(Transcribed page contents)
Content starts
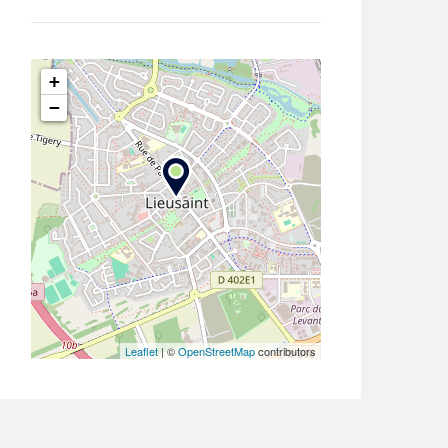
+
−
Leaflet
| ©
OpenStreetMap
contributors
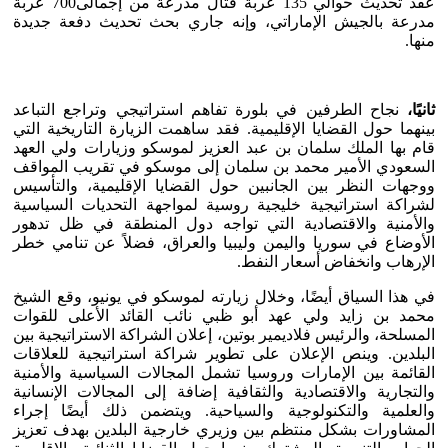
عقد تحديث حوالي 135 عربة قتال مدرعة من إجمالى700 عربة
مدرعة بالجيش الإماراتي، وإنه جاري بحث تحديث دفعة جديدة
منها.
ثانيًا،
نجاح الطرفين في بلورة تفاهم استراتيجي وتراجع التباعد
بينهما حول القضايا الإقليمية. فقد ساهمت الزيارة التاريخية التي
قام بها الملك سلمان بن عبد العزيز لموسكو وزيارات ولي العهد
السعودي الأمير محمد بن سلمان إلى موسكو في تقريب المواقف
ووجهات النظر بين الجانبين حول القضايا الإقليمية، والتأسيس
لشراكة استراتيجية خليجية روسية لمواجهة التحديات السياسية
والأمنية والاقتصادية التي تواجه دول المنطقة في ظل تدهور
الأوضاع في سوريا واليمن وليبيا والعراق، فضلاً عن تنامي خطر
الإرهاب وانخفاض أسعار النفط.
في هذا السياق أيضًا، وخلال زيارته لموسكو في يونيو، وقع الشيخ
محمد بن زايد ولي عهد أبو ظبي نائب القائد الأعلى للقوات
المسلحة، والرئيس فلاديمير بوتين، إعلان الشراكة الاستراتيجية بين
البلدين. وينص الإعلان على تطوير شراكة استراتيجية للعلاقات
القائمة بين الإمارات وروسيا تشمل المجالات السياسية والأمنية
والتجارية والاقتصادية والثقافية إضافة إلى المجالات الإنسانية
والعلمية والتكنولوجية والسياحية. ويتضمن ذلك أيضًا إجراء
المشاورات بشكل منتظم بين وزيري خارجية البلدين بهدف تعزيز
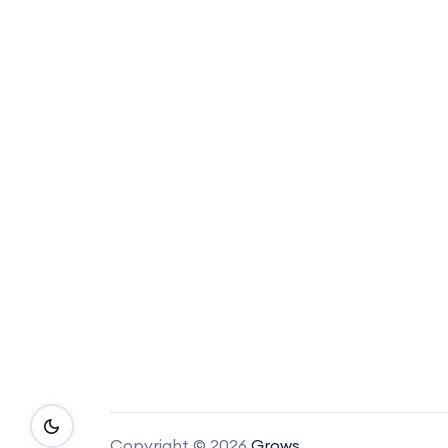
Copyright © 2026
Grows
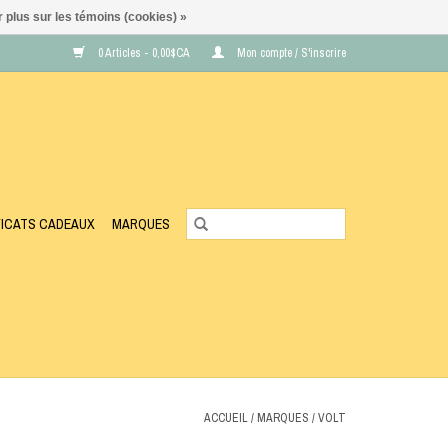
 plus sur les témoins (cookies) »
0 Articles - 0,00$CA
Mon compte / S'inscrire
FICATS CADEAUX
MARQUES
ACCUEIL
/
MARQUES
/
VOLT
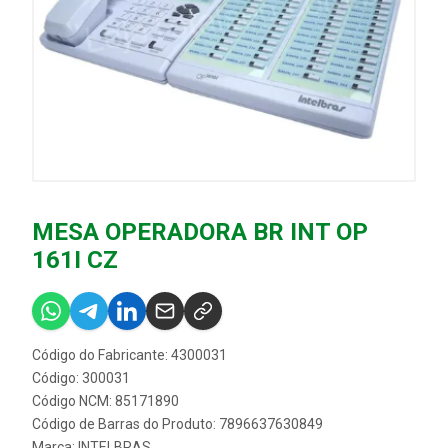
MESA OPERADORA BR INT OP
161I CZ
Código do Fabricante: 4300031
Código: 300031
Código NCM: 85171890
Código de Barras do Produto: 7896637630849
Marca:
INTELBRAS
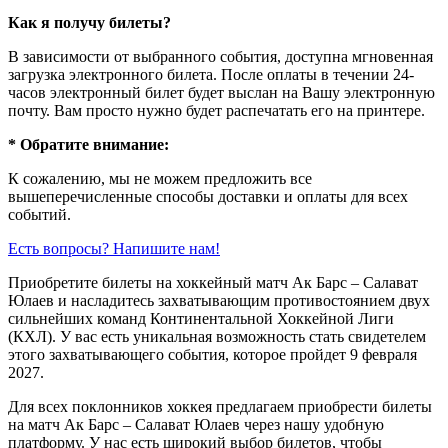
Как я получу билеты?
В зависимости от выбранного события, доступна
мгновенная
загрузка электронного билета
. После оплаты в течении 24-
часов электронный билет будет выслан на Вашу электронную
почту. Вам просто нужно будет распечатать его на принтере.
* Обратите внимание:
К сожалению, мы не можем предложить все
вышеперечисленные способы доставки и оплаты для всех
событий.
Есть вопросы? Напишите нам!
Приобретите билеты на хоккейный матч Ак Барс – Салават
Юлаев и насладитесь захватывающим противостоянием двух
сильнейших команд Континентальной Хоккейной Лиги
(КХЛ). У вас есть уникальная возможность стать свидетелем
этого захватывающего события, которое пройдет 9 февраля
2027.
Для всех поклонников хоккея предлагаем приобрести билеты
на матч Ак Барс – Салават Юлаев через нашу удобную
платформу. У нас есть широкий выбор билетов, чтобы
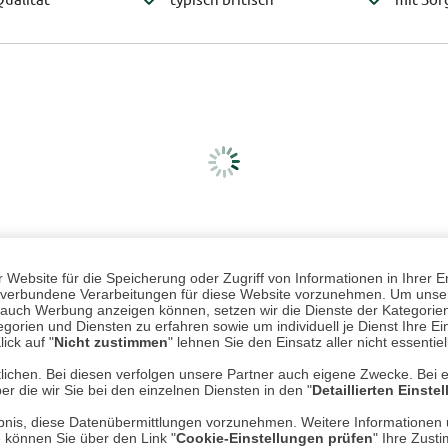
Website für die Speicherung oder Zugriff von Informationen in Ihrer E
n, verbundene Verarbeitungen für diese Website vorzunehmen. Um unser
nd auch Werbung anzeigen können, setzen wir die Dienste der Kategorien
gorien und Diensten zu erfahren sowie um individuell je Dienst Ihre Einw
ick auf "
Nicht zustimmen
" lehnen Sie den Einsatz aller nicht essentie
lichen. Bei diesen verfolgen unsere Partner auch eigene Zwecke. Bei 
er die wir Sie bei den einzelnen Diensten in den "
Detaillierten Einste
rlaubnis, diese Datenübermittlungen vorzunehmen. Weitere Informatione
e können Sie über den Link "
Cookie-Einstellungen prüfen
" Ihre Zust
Mehr erfahren
Un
Content ends
• Task brief:
Give the lines above again exactly, from the one containing "في هذا السياق" to the one containing "Detaillierten Einste", both included, but leave out the pictures.

• The completed task:
في هذا السياق أيضًا، وخلال زيارته لموسكو في يونيو، وقع الشيخ
محمد بن زايد ولي عهد أبو ظبي نائب القائد الأعلى للقوات
المسلحة، والرئيس فلاديمير بوتين، إعلان الشراكة الاستراتيجية بين
البلدين. وينص الإعلان على تطوير شراكة استراتيجية للعلاقات
القائمة بين الإمارات وروسيا تشمل المجالات السياسية والأمنية
والتجارية والاقتصادية والثقافية إضافة إلى المجالات الإنسانية
والعلمية والتكنولوجية والسياحية. ويتضمن ذلك أيضًا إجراء
المشاورات بشكل منتظم بين وزيري خارجية البلدين بهدف تعزيز
Copyright © 2026
Grows
 plus sur les témoins (cookies) »
0 Articles - 0,00$CA
Mon compte / S'inscrire
FICATS CADEAUX
MARQUES
ACCUEIL
/
MARQUES
/
VOLT
MESA OPERADORA BR INT OP
161I CZ
Código do Fabricante: 4300031
Código: 300031
Código NCM: 85171890
Código de Barras do Produto: 7896637630849
Marca:
INTELBRAS
Как я получу билеты?
В зависимости от выбранного события, доступна
мгновенная
загрузка электронного билета
. После оплаты в течении 24-
часов электронный билет будет выслан на Вашу электронную
почту. Вам просто нужно будет распечатать его на принтере.
* Обратите внимание:
К сожалению, мы не можем предложить все
вышеперечисленные способы доставки и оплаты для всех
событий.
Есть вопросы? Напишите нам!
Приобретите билеты на хоккейный матч Ак Барс – Салават
Юлаев и насладитесь захватывающим противостоянием двух
сильнейших команд Континентальной Хоккейной Лиги
(КХЛ). У вас есть уникальная возможность стать свидетелем
этого захватывающего события, которое пройдет 9 февраля
2027.
Для всех поклонников хоккея предлагаем приобрести билеты
на матч Ак Барс – Салават Юлаев через нашу удобную
платформу. У нас есть широкий выбор билетов, чтобы
Website für die Speicherung oder Zugriff von Informationen in Ihrer E
n, verbundene Verarbeitungen für diese Website vorzunehmen. Um unser
nd auch Werbung anzeigen können, setzen wir die Dienste der Kategorien
gorien und Diensten zu erfahren sowie um individuell je Dienst Ihre Einw
ick auf "
Nicht zustimmen
" lehnen Sie den Einsatz aller nicht essentie
lichen. Bei diesen verfolgen unsere Partner auch eigene Zwecke. Bei 
er die wir Sie bei den einzelnen Diensten in den "
Detaillierten Einste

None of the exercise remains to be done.